Repeat only the lines below that run from the line with "す。どうぞよろしくお願いいたします。" to the line with "Copyright (c) 셀럽미디어. All rights reserved.", ends included; skip every picture.

Extracted page text data:
>>>>

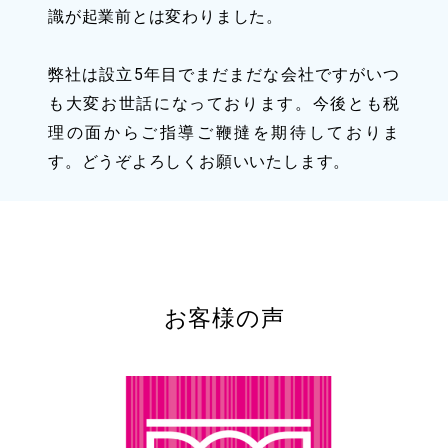
識が起業前とは変わりました。
弊社は設立5年目でまだまだな会社ですがいつ
も大変お世話になっております。今後とも税
理の面からご指導ご鞭撻を期待しておりま
す。どうぞよろしくお願いいたします。
お客様の声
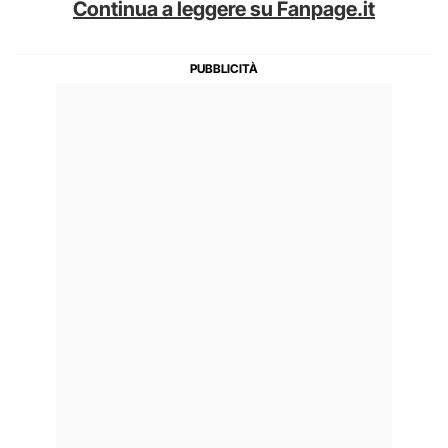
Continua a leggere su Fanpage.it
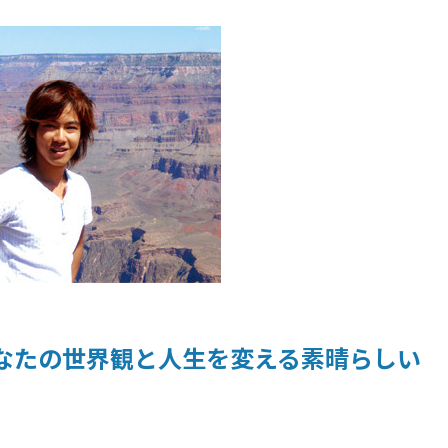
なたの世界観と人生を変える素晴らしい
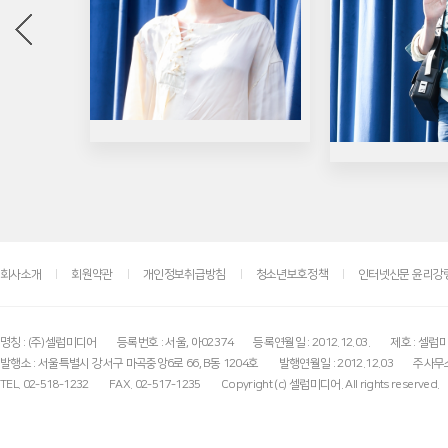
회사소개
회원약관
개인정보취급방침
청소년보호정책
인터넷신문 윤리강
명칭 : (주)셀럽미디어
등록번호 : 서울, 아02374
등록연월일 : 2012.12.03.
제호 : 셀럽
발행소 : 서울특별시 강서구 마곡중앙6로 66, B동 1204호
발행연월일 : 2012.12.03
주사무소
TEL. 02-518-1232
FAX. 02-517-1235
Copyright (c) 셀럽미디어. All rights reserved.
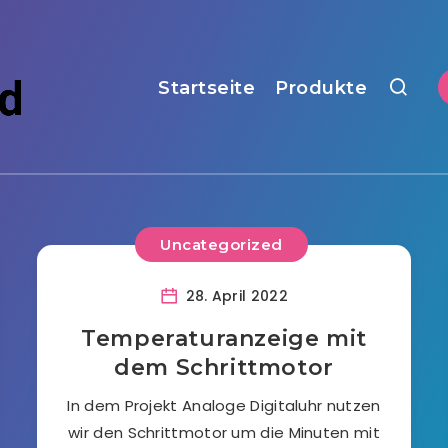
Startseite
Produkte
Uncategorized
28. April 2022
Temperaturanzeige mit
dem Schrittmotor
In dem Projekt Analoge Digitaluhr nutzen
wir den Schrittmotor um die Minuten mit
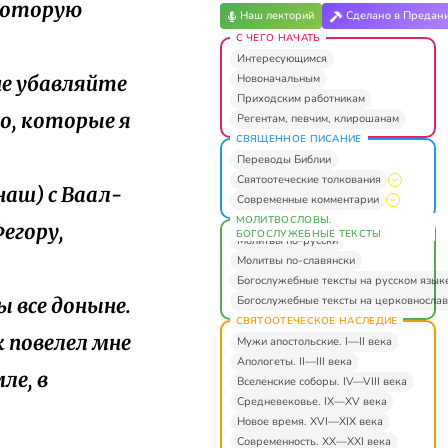
 которую
Наш лекторий
Сделано в Предан
С ЧЕГО НАЧАТЬ
Интересующимся
Новоначальным
не убавляйте
Приходским работникам
го, которые я
Регентам, певчим, клирошанам
СВЯЩЕННОЕ ПИСАНИЕ
Переводы Библии
Святоотеческие толкования
 наш) с Ваал-
Современные комментарии
МОЛИТВОСЛОВЫ.
егору,
БОГОСЛУЖЕБНЫЕ ТЕКСТЫ
Молитвы по-русски
Молитвы по-славянски
Богослужебные тексты на русском язык
Богослужебные тексты на церковнослав
ы все доныне.
СВЯТООТЕЧЕСКОЕ НАСЛЕДИЕ
к повелел мне
Мужи апостольские. I—II века
Апологеты. II—III века
ле, в
Вселенские соборы. IV—VIII века
Средневековье. IX—XV века
Новое время. XVI—XIX века
Современность. XX—XXI века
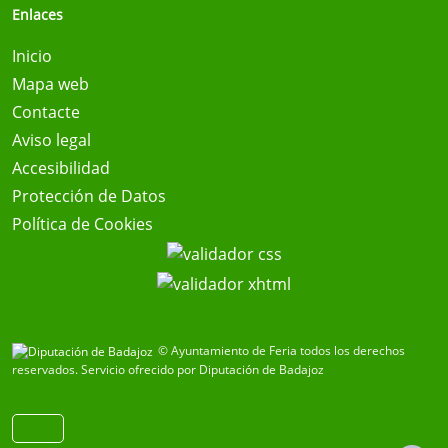
Enlaces
Inicio
Mapa web
Contacte
Aviso legal
Accesibilidad
Protección de Datos
Política de Cookies
© Ayuntamiento de Feria todos los derechos
reservados.
Servicio ofrecido por Diputación de Badajoz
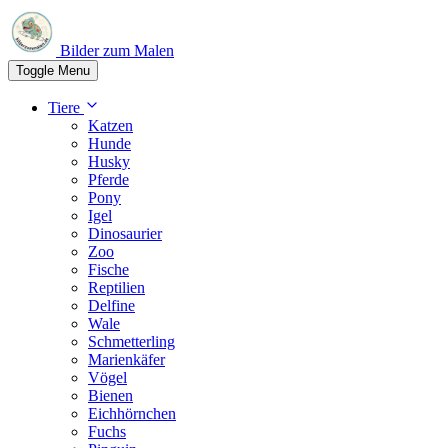
Bilder zum Malen
Toggle Menu
Tiere
Katzen
Hunde
Husky
Pferde
Pony
Igel
Dinosaurier
Zoo
Fische
Reptilien
Delfine
Wale
Schmetterling
Marienkäfer
Vögel
Bienen
Eichhörnchen
Fuchs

<<<<

_THE COMPLETED TASK_
す。どうぞよろしくお願いいたします。
お客様の声
Continua a leggere su Fanpage.it
なたの世界観と人生を変える素晴らしい
회사소개
회원약관
개인정보취급방침
청소년보호정책
인터넷신문 윤리강
명칭 : (주)셀럽미디어
등록번호 : 서울, 아02374
등록연월일 : 2012.12.03.
제호 : 셀럽
발행소 : 서울특별시 강서구 마곡중앙6로 66, B동 1204호
발행연월일 : 2012.12.03
주사무소
TEL. 02-518-1232
FAX. 02-517-1235
Copyright (c) 셀럽미디어. All rights reserved.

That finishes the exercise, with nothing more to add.